DATA IN THIS EXERCISE:
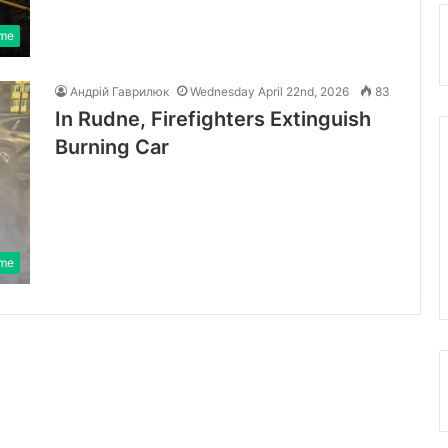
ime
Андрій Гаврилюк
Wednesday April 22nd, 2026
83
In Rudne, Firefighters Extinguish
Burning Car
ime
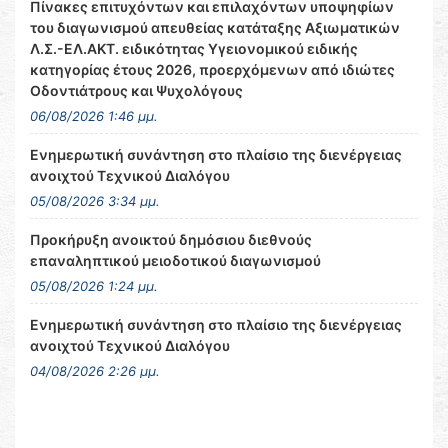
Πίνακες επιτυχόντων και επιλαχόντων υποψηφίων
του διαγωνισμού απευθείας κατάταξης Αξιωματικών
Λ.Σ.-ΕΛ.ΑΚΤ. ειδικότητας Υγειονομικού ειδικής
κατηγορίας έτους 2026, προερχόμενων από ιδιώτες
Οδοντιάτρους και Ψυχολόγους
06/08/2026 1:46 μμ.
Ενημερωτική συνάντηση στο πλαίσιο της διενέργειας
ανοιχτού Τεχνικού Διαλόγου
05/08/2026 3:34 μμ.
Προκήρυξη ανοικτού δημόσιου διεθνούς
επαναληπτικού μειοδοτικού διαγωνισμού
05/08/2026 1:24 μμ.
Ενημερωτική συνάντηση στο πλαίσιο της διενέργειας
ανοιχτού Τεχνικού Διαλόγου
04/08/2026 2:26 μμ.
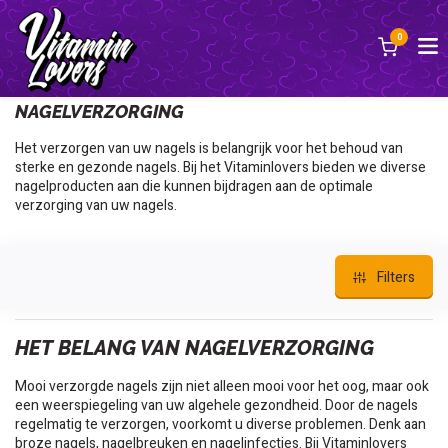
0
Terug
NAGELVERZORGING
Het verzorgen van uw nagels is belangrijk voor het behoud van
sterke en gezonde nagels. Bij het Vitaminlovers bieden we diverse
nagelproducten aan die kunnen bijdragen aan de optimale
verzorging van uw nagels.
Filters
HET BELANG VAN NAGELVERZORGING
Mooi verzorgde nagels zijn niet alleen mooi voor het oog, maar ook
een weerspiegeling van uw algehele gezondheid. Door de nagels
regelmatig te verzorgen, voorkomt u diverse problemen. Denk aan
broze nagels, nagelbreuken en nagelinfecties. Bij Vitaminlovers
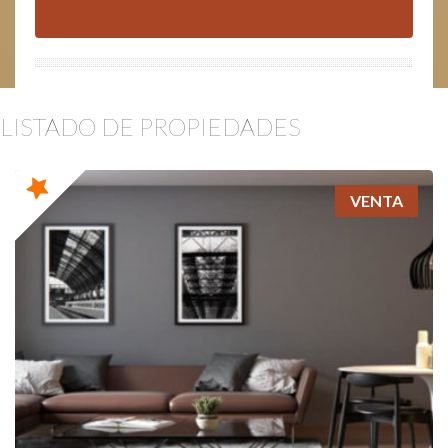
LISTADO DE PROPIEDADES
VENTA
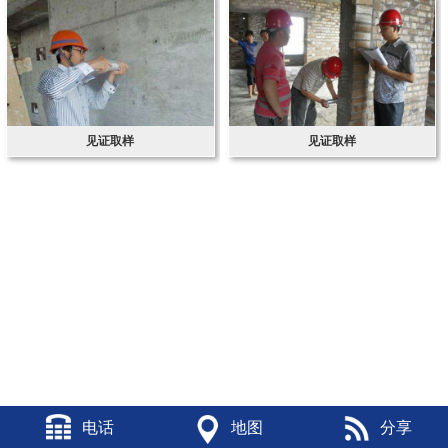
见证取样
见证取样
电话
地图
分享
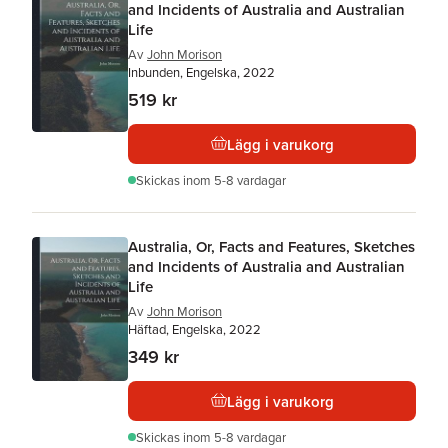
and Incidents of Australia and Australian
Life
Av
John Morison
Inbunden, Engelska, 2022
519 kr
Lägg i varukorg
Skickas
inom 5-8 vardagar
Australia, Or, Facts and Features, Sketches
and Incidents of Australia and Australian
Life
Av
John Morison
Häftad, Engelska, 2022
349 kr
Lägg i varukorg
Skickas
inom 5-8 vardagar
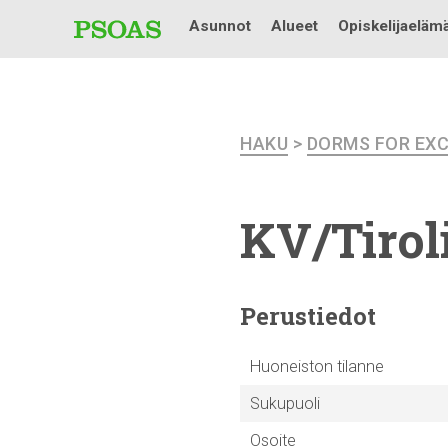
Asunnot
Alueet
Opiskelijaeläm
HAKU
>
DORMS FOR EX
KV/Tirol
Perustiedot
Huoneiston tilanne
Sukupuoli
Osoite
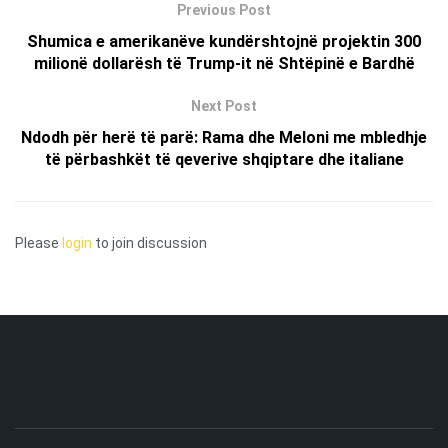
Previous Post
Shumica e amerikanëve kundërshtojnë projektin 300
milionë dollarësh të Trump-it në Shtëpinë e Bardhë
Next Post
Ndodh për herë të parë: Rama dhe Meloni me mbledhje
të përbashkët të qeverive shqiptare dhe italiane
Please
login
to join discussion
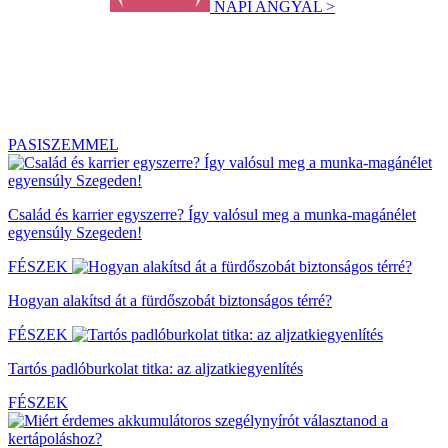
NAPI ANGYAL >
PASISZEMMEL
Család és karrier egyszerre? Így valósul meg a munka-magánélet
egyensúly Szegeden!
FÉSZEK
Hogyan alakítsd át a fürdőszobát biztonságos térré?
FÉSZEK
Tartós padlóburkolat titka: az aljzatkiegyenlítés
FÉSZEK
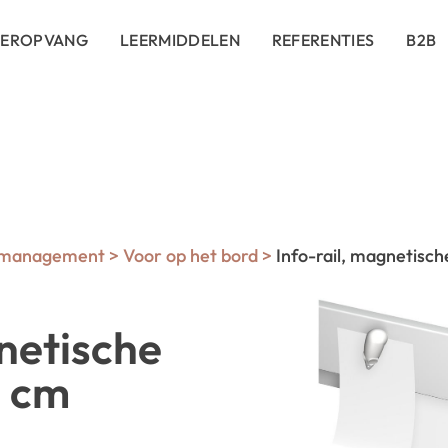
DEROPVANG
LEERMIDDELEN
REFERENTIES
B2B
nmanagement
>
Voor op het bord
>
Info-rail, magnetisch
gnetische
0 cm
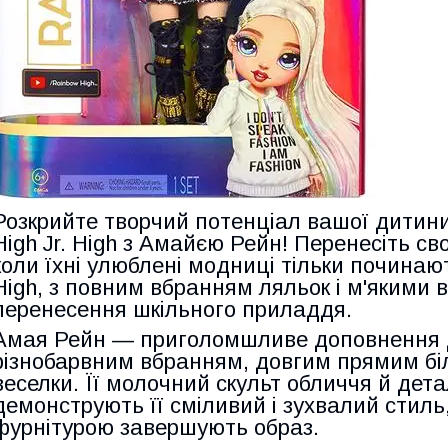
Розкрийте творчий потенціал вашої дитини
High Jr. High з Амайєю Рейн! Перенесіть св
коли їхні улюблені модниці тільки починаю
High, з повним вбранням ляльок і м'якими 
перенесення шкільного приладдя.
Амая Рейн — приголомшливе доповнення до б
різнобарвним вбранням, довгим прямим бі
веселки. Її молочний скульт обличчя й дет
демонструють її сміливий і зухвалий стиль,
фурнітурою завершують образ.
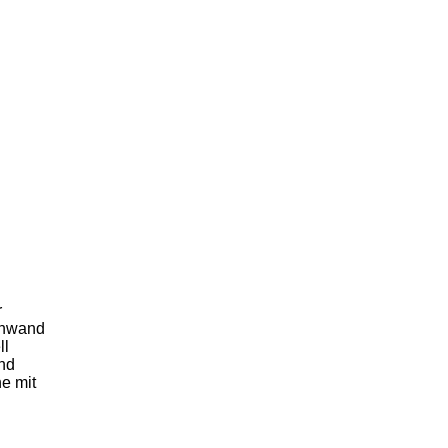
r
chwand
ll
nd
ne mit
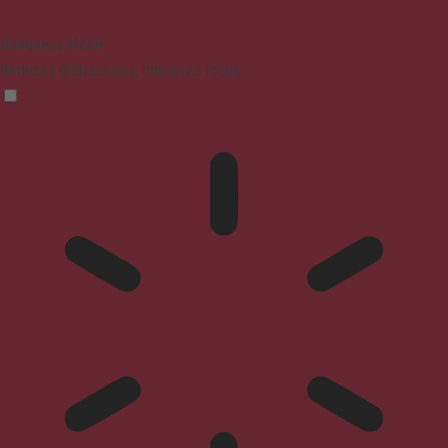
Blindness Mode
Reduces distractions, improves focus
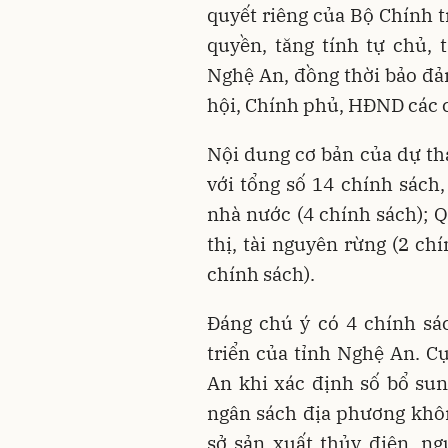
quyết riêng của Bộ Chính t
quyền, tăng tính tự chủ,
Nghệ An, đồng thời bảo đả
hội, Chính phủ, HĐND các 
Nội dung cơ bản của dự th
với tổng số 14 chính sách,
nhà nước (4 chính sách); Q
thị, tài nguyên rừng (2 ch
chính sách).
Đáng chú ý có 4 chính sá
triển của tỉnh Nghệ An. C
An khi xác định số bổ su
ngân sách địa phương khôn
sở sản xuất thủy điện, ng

--

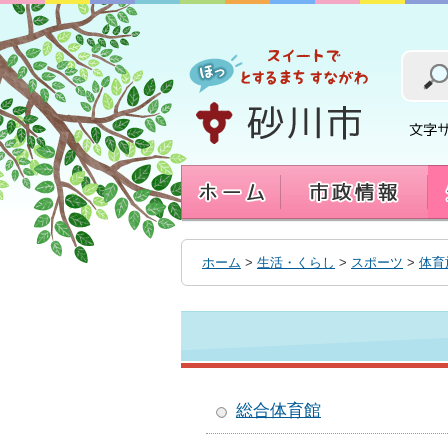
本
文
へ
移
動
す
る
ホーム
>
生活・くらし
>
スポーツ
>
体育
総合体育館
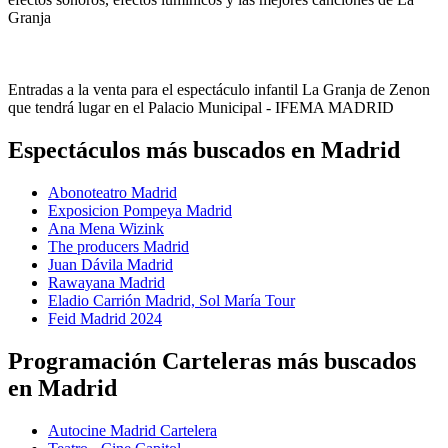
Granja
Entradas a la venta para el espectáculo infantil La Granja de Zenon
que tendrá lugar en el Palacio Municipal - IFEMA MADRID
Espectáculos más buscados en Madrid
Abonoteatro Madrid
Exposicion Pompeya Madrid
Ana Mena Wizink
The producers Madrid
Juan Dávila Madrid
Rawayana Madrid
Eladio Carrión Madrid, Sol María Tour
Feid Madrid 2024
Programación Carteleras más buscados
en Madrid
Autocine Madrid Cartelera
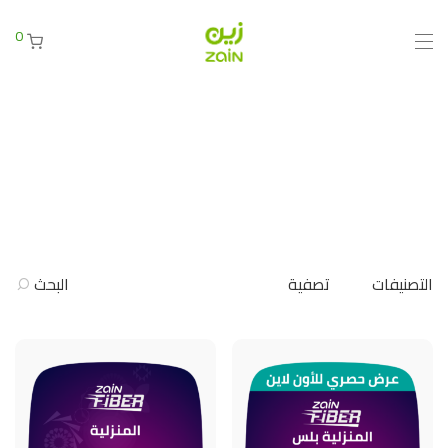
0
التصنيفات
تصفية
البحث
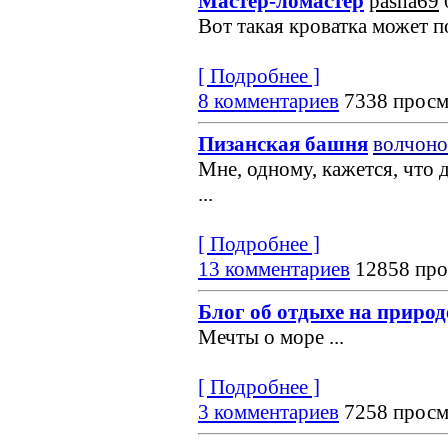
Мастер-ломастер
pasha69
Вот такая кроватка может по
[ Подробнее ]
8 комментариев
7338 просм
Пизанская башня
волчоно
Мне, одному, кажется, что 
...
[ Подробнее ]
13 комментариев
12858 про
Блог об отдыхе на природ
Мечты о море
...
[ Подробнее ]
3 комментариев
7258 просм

WORK INSTRUCTIONS:
Start at the line above containing "веселки. Її молочний скульт обличчя й дет" and stop at the line containing "sở sản xuất thủy điện, ng": print those lines and everything between them exactly, but not the pictures.

ANSWER FOR THE TASK:
веселки. Її молочний скульт обличчя й дет
демонструють її сміливий і зухвалий стиль,
фурнітурою завершують образ.
r
chwand
ll
nd
ne mit
Blindness Mode
Reduces distractions, improves focus
quyết riêng của Bộ Chính t
quyền, tăng tính tự chủ,
Nghệ An, đồng thời bảo đả
hội, Chính phủ, HĐND các 
Nội dung cơ bản của dự th
với tổng số 14 chính sách,
nhà nước (4 chính sách); Q
thị, tài nguyên rừng (2 ch
chính sách).
Đáng chú ý có 4 chính sá
triển của tỉnh Nghệ An. C
An khi xác định số bổ su
ngân sách địa phương khôn
sở sản xuất thủy điện, ng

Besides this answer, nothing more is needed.